Activity: Transcribe every entry word for word. Skip the pictures.

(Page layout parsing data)
== Segment start ==

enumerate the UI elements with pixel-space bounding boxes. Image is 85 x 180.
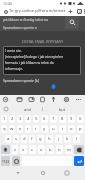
staticText: k [66,136,69,142]
button[interactable]: m [65,145,72,154]
button[interactable]: t [33,125,39,133]
button[interactable]: 3 [17,115,23,123]
button[interactable]: w [9,125,15,133]
button[interactable]: g [37,135,44,143]
button[interactable]: l [73,135,80,143]
button[interactable]: d [21,135,27,143]
staticText: g [39,136,42,142]
button[interactable]: More options [84,7,85,15]
staticText: but [59,107,66,112]
staticText: 9 [70,116,73,122]
staticText: r [27,126,29,132]
staticText: Sprawdzam ręcznie a [3,25,37,30]
staticText: u [52,126,55,132]
staticText: 0 [79,116,82,122]
staticText: c [31,147,34,153]
staticText: z [14,147,16,153]
button[interactable]: y [41,125,48,133]
button[interactable]: Page info [2,8,9,15]
button[interactable]: o [68,125,75,133]
button[interactable]: shift [1,145,10,154]
staticText: q [3,126,6,132]
button[interactable]: 7 [50,115,57,123]
button[interactable]: r [25,125,31,133]
staticText: Sprawdzam ręcznie [b] [3,78,40,83]
button[interactable]: b [47,145,54,154]
button[interactable]: Expand suggestions [0,104,12,114]
button[interactable]: Back [11,167,25,179]
button[interactable]: n [56,145,63,154]
button[interactable]: and [12,104,42,114]
button[interactable]: s [13,135,19,143]
button[interactable]: j [55,135,62,143]
staticText: To gry-online.pl/forum/temat [9,8,66,14]
staticText: m [67,147,71,153]
button[interactable]: Enter [74,156,84,166]
button[interactable]: f [29,135,35,143]
button[interactable]: x [20,145,27,154]
staticText: h [48,136,51,142]
staticText: 3 [19,116,22,122]
staticText: ZOSTAŁ EMAIL WYPISANY [0,39,85,44]
staticText: l [76,136,78,142]
button[interactable]: 1 [1,115,7,123]
button[interactable]: emoji [12,156,20,166]
staticText: 1 [3,116,6,122]
button[interactable]: h [46,135,53,143]
button[interactable]: but [43,104,81,114]
staticText: t [35,126,37,132]
button[interactable]: Open tabs [75,7,84,16]
button[interactable]: 5 [33,115,39,123]
staticText: v [40,147,43,153]
button[interactable]: 2 [9,115,15,123]
button[interactable]: p [77,125,84,133]
staticText: f [31,136,33,142]
button[interactable]: c [29,145,36,154]
button[interactable]: v [38,145,45,154]
button[interactable]: k [64,135,71,143]
staticText: 8 [61,116,64,122]
button[interactable]: z [12,145,18,154]
button[interactable]: 8 [59,115,66,123]
staticText: n [58,147,61,153]
staticText: b [49,147,52,153]
button[interactable]: More keyboard options [74,95,83,104]
staticText: o [70,126,73,132]
staticText: j [58,136,60,142]
button[interactable]: Gboard [1,95,10,104]
staticText: I mnie nie. [5,48,22,53]
staticText: y [43,126,46,132]
button[interactable]: q [1,125,7,133]
button[interactable]: e [17,125,23,133]
staticText: i [62,126,64,132]
button[interactable]: 6 [41,115,48,123]
button[interactable]: a [5,135,11,143]
staticText: p [79,126,82,132]
button[interactable]: Find in page [65,16,79,29]
staticText: 4 [27,116,30,122]
button[interactable]: New tab [66,7,75,16]
button[interactable]: Settings [62,95,71,104]
button[interactable]: GIF [27,95,36,104]
staticText: [nieczytelne]/kolego i jak nieczytelne [5,54,64,59]
button[interactable]: 4 [25,115,31,123]
staticText: a [7,136,10,142]
button[interactable]: i [59,125,66,133]
button[interactable]: 0 [77,115,84,123]
staticText: 6 [43,116,46,122]
button[interactable]: 9 [68,115,75,123]
staticText: informacje. [5,66,23,71]
button[interactable]: u [50,125,57,133]
button[interactable]: Recent apps [60,167,74,179]
staticText: d [23,136,26,142]
button[interactable]: Voice typing [49,95,58,104]
button[interactable]: Home [36,167,50,179]
button[interactable]: ?123 [1,156,10,166]
staticText: 4 [79,10,81,14]
staticText: ?123 [2,159,10,164]
button[interactable]: backspace [74,145,84,154]
staticText: s [15,136,18,142]
button[interactable]: Stickers [15,95,24,104]
button[interactable]: Clipboard [38,95,47,104]
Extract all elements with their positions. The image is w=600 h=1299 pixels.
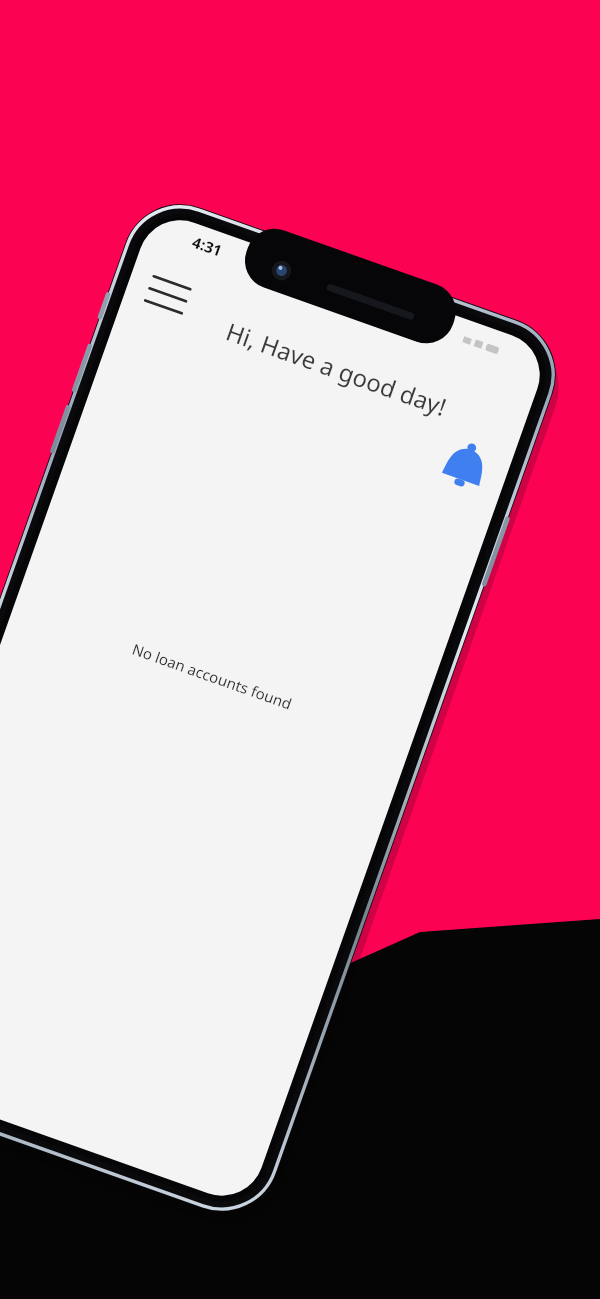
button[interactable]: Open navigation menu — [255, 224, 303, 272]
button[interactable]: Notifications — [554, 370, 598, 414]
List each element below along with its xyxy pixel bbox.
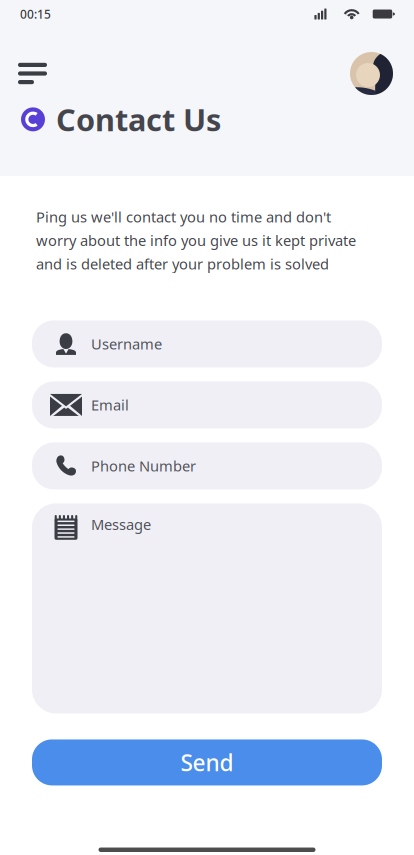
button[interactable]: Username	[32, 320, 382, 367]
button[interactable]: Menu	[12, 55, 53, 92]
staticText: Send	[180, 747, 234, 778]
staticText: Email	[91, 395, 129, 415]
button[interactable]: Send	[32, 739, 382, 785]
staticText: 00:15	[20, 6, 51, 22]
staticText: Username	[91, 334, 162, 354]
button[interactable]: Message	[32, 503, 382, 713]
staticText: Ping us we'll contact you no time and do…	[36, 207, 356, 273]
staticText: Contact Us	[56, 99, 221, 140]
button[interactable]: Email	[32, 381, 382, 428]
staticText: Phone Number	[91, 456, 196, 476]
button[interactable]: Phone Number	[32, 442, 382, 489]
button[interactable]: Profile	[350, 52, 393, 95]
staticText: Message	[91, 515, 151, 534]
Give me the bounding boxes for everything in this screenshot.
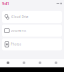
staticText: Photos	[11, 43, 21, 46]
button[interactable]: Tab	[16, 59, 32, 67]
button[interactable]: Tab	[32, 59, 48, 67]
staticText: iCloud Drive	[11, 15, 29, 19]
button[interactable]: Photos	[2, 38, 62, 50]
button[interactable]: iCloud Drive	[2, 11, 62, 23]
button[interactable]: Tab	[48, 59, 64, 67]
button[interactable]: Tab	[0, 59, 16, 67]
staticText: Documents	[11, 29, 26, 32]
staticText: 9:41	[2, 1, 9, 6]
button[interactable]: Documents	[2, 25, 62, 37]
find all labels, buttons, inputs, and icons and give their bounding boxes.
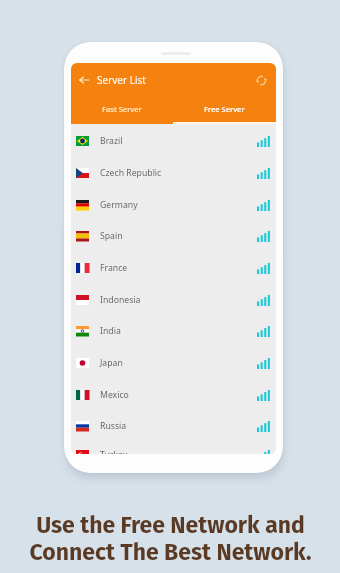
staticText: Mexico bbox=[100, 389, 129, 401]
button[interactable]: Turkey bbox=[71, 439, 276, 454]
button[interactable]: India bbox=[71, 315, 276, 347]
staticText: Free Server bbox=[204, 104, 245, 114]
staticText: Turkey bbox=[100, 449, 128, 454]
staticText: Connect The Best Network. bbox=[29, 538, 312, 566]
button[interactable]: Back bbox=[77, 73, 91, 87]
staticText: Server List bbox=[97, 73, 146, 87]
button[interactable]: Czech Republic bbox=[71, 157, 276, 189]
staticText: Spain bbox=[100, 230, 123, 242]
staticText: Czech Republic bbox=[100, 167, 162, 179]
staticText: Russia bbox=[100, 420, 127, 432]
button[interactable]: Spain bbox=[71, 220, 276, 252]
staticText: India bbox=[100, 325, 121, 337]
staticText: Germany bbox=[100, 199, 138, 211]
button[interactable]: Free Server bbox=[173, 96, 276, 122]
button[interactable]: Mexico bbox=[71, 379, 276, 411]
button[interactable]: Japan bbox=[71, 347, 276, 379]
button[interactable]: Indonesia bbox=[71, 284, 276, 316]
staticText: Fast Server bbox=[102, 104, 142, 114]
button[interactable]: Germany bbox=[71, 189, 276, 221]
staticText: Japan bbox=[100, 357, 123, 369]
staticText: France bbox=[100, 262, 128, 274]
staticText: Use the Free Network and bbox=[36, 511, 305, 539]
staticText: Indonesia bbox=[100, 294, 141, 306]
button[interactable]: Brazil bbox=[71, 125, 276, 157]
staticText: Brazil bbox=[100, 135, 123, 147]
button[interactable]: Russia bbox=[71, 410, 276, 442]
button[interactable]: Fast Server bbox=[71, 96, 173, 122]
button[interactable]: France bbox=[71, 252, 276, 284]
button[interactable]: Refresh bbox=[254, 73, 268, 87]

== Segment end ==

Response to the task:
enumerate the UI elements with pixel-space bounding boxes. Image is 85 x 180.
staticText: k [66,136,69,142]
button[interactable]: m [65,145,72,154]
button[interactable]: t [33,125,39,133]
button[interactable]: 3 [17,115,23,123]
button[interactable]: w [9,125,15,133]
button[interactable]: g [37,135,44,143]
button[interactable]: l [73,135,80,143]
button[interactable]: d [21,135,27,143]
staticText: g [39,136,42,142]
button[interactable]: More options [84,7,85,15]
staticText: but [59,107,66,112]
staticText: 9 [70,116,73,122]
staticText: r [27,126,29,132]
staticText: Sprawdzam ręcznie a [3,25,37,30]
staticText: u [52,126,55,132]
staticText: 0 [79,116,82,122]
staticText: c [31,147,34,153]
staticText: z [14,147,16,153]
button[interactable]: y [41,125,48,133]
button[interactable]: Page info [2,8,9,15]
button[interactable]: o [68,125,75,133]
button[interactable]: shift [1,145,10,154]
staticText: q [3,126,6,132]
button[interactable]: 7 [50,115,57,123]
button[interactable]: r [25,125,31,133]
staticText: Sprawdzam ręcznie [b] [3,78,40,83]
button[interactable]: b [47,145,54,154]
button[interactable]: Expand suggestions [0,104,12,114]
button[interactable]: Back [11,167,25,179]
button[interactable]: n [56,145,63,154]
button[interactable]: and [12,104,42,114]
button[interactable]: s [13,135,19,143]
button[interactable]: j [55,135,62,143]
staticText: To gry-online.pl/forum/temat [9,8,66,14]
staticText: m [67,147,71,153]
button[interactable]: Enter [74,156,84,166]
button[interactable]: f [29,135,35,143]
button[interactable]: x [20,145,27,154]
staticText: h [48,136,51,142]
staticText: 3 [19,116,22,122]
staticText: ZOSTAŁ EMAIL WYPISANY [0,39,85,44]
staticText: l [76,136,78,142]
button[interactable]: 1 [1,115,7,123]
button[interactable]: emoji [12,156,20,166]
staticText: 1 [3,116,6,122]
button[interactable]: h [46,135,53,143]
button[interactable]: but [43,104,81,114]
staticText: t [35,126,37,132]
button[interactable]: Open tabs [75,7,84,16]
button[interactable]: 5 [33,115,39,123]
staticText: v [40,147,43,153]
button[interactable]: 2 [9,115,15,123]
button[interactable]: p [77,125,84,133]
staticText: f [31,136,33,142]
button[interactable]: c [29,145,36,154]
button[interactable]: v [38,145,45,154]
button[interactable]: k [64,135,71,143]
staticText: 8 [61,116,64,122]
button[interactable]: z [12,145,18,154]
button[interactable]: 8 [59,115,66,123]
staticText: n [58,147,61,153]
staticText: b [49,147,52,153]
button[interactable]: More keyboard options [74,95,83,104]
staticText: o [70,126,73,132]
staticText: j [58,136,60,142]
button[interactable]: Gboard [1,95,10,104]
staticText: I mnie nie. [5,48,22,53]
staticText: y [43,126,46,132]
button[interactable]: q [1,125,7,133]
button[interactable]: e [17,125,23,133]
staticText: i [62,126,64,132]
button[interactable]: 6 [41,115,48,123]
button[interactable]: a [5,135,11,143]
staticText: p [79,126,82,132]
button[interactable]: Find in page [65,16,79,29]
staticText: 4 [27,116,30,122]
button[interactable]: New tab [66,7,75,16]
button[interactable]: Settings [62,95,71,104]
button[interactable]: GIF [27,95,36,104]
staticText: [nieczytelne]/kolego i jak nieczytelne [5,54,64,59]
button[interactable]: 4 [25,115,31,123]
staticText: a [7,136,10,142]
button[interactable]: i [59,125,66,133]
button[interactable]: 0 [77,115,84,123]
staticText: 6 [43,116,46,122]
button[interactable]: 9 [68,115,75,123]
staticText: informacje. [5,66,23,71]
button[interactable]: u [50,125,57,133]
button[interactable]: Recent apps [60,167,74,179]
staticText: d [23,136,26,142]
button[interactable]: Voice typing [49,95,58,104]
button[interactable]: Home [36,167,50,179]
button[interactable]: ?123 [1,156,10,166]
staticText: 4 [79,10,81,14]
staticText: ?123 [2,159,10,164]
button[interactable]: backspace [74,145,84,154]
staticText: s [15,136,18,142]
button[interactable]: Stickers [15,95,24,104]
button[interactable]: Clipboard [38,95,47,104]
Extract all elements with their positions. The image is w=600 h=1299 pixels.
button[interactable]: Open navigation menu — [255, 224, 303, 272]
button[interactable]: Notifications — [554, 370, 598, 414]
List each element below along with its xyxy pixel bbox.
button[interactable]: Username	[32, 320, 382, 367]
button[interactable]: Menu	[12, 55, 53, 92]
staticText: Send	[180, 747, 234, 778]
staticText: Email	[91, 395, 129, 415]
button[interactable]: Send	[32, 739, 382, 785]
staticText: 00:15	[20, 6, 51, 22]
staticText: Username	[91, 334, 162, 354]
button[interactable]: Message	[32, 503, 382, 713]
staticText: Ping us we'll contact you no time and do…	[36, 207, 356, 273]
staticText: Contact Us	[56, 99, 221, 140]
button[interactable]: Email	[32, 381, 382, 428]
staticText: Phone Number	[91, 456, 196, 476]
button[interactable]: Phone Number	[32, 442, 382, 489]
button[interactable]: Profile	[350, 52, 393, 95]
staticText: Message	[91, 515, 151, 534]
Give me the bounding boxes for everything in this screenshot.
staticText: Photos	[11, 43, 21, 46]
button[interactable]: Tab	[16, 59, 32, 67]
button[interactable]: Tab	[32, 59, 48, 67]
staticText: iCloud Drive	[11, 15, 29, 19]
button[interactable]: Photos	[2, 38, 62, 50]
button[interactable]: iCloud Drive	[2, 11, 62, 23]
button[interactable]: Tab	[48, 59, 64, 67]
button[interactable]: Tab	[0, 59, 16, 67]
staticText: Documents	[11, 29, 26, 32]
staticText: 9:41	[2, 1, 9, 6]
button[interactable]: Documents	[2, 25, 62, 37]
find all labels, buttons, inputs, and icons and give their bounding boxes.
staticText: Mexico bbox=[100, 389, 129, 401]
button[interactable]: Turkey bbox=[71, 439, 276, 454]
button[interactable]: India bbox=[71, 315, 276, 347]
staticText: Free Server bbox=[204, 104, 245, 114]
staticText: Turkey bbox=[100, 449, 128, 454]
staticText: Connect The Best Network. bbox=[29, 538, 312, 566]
button[interactable]: Back bbox=[77, 73, 91, 87]
staticText: Server List bbox=[97, 73, 146, 87]
button[interactable]: Czech Republic bbox=[71, 157, 276, 189]
staticText: Spain bbox=[100, 230, 123, 242]
staticText: Czech Republic bbox=[100, 167, 162, 179]
staticText: Russia bbox=[100, 420, 127, 432]
button[interactable]: Spain bbox=[71, 220, 276, 252]
staticText: India bbox=[100, 325, 121, 337]
staticText: Germany bbox=[100, 199, 138, 211]
button[interactable]: Free Server bbox=[173, 96, 276, 122]
button[interactable]: Mexico bbox=[71, 379, 276, 411]
button[interactable]: Japan bbox=[71, 347, 276, 379]
button[interactable]: Indonesia bbox=[71, 284, 276, 316]
staticText: Fast Server bbox=[102, 104, 142, 114]
button[interactable]: Germany bbox=[71, 189, 276, 221]
staticText: Japan bbox=[100, 357, 123, 369]
staticText: France bbox=[100, 262, 128, 274]
staticText: Use the Free Network and bbox=[36, 511, 305, 539]
staticText: Indonesia bbox=[100, 294, 141, 306]
button[interactable]: Brazil bbox=[71, 125, 276, 157]
staticText: Brazil bbox=[100, 135, 123, 147]
button[interactable]: Russia bbox=[71, 410, 276, 442]
button[interactable]: Fast Server bbox=[71, 96, 173, 122]
button[interactable]: France bbox=[71, 252, 276, 284]
button[interactable]: Refresh bbox=[254, 73, 268, 87]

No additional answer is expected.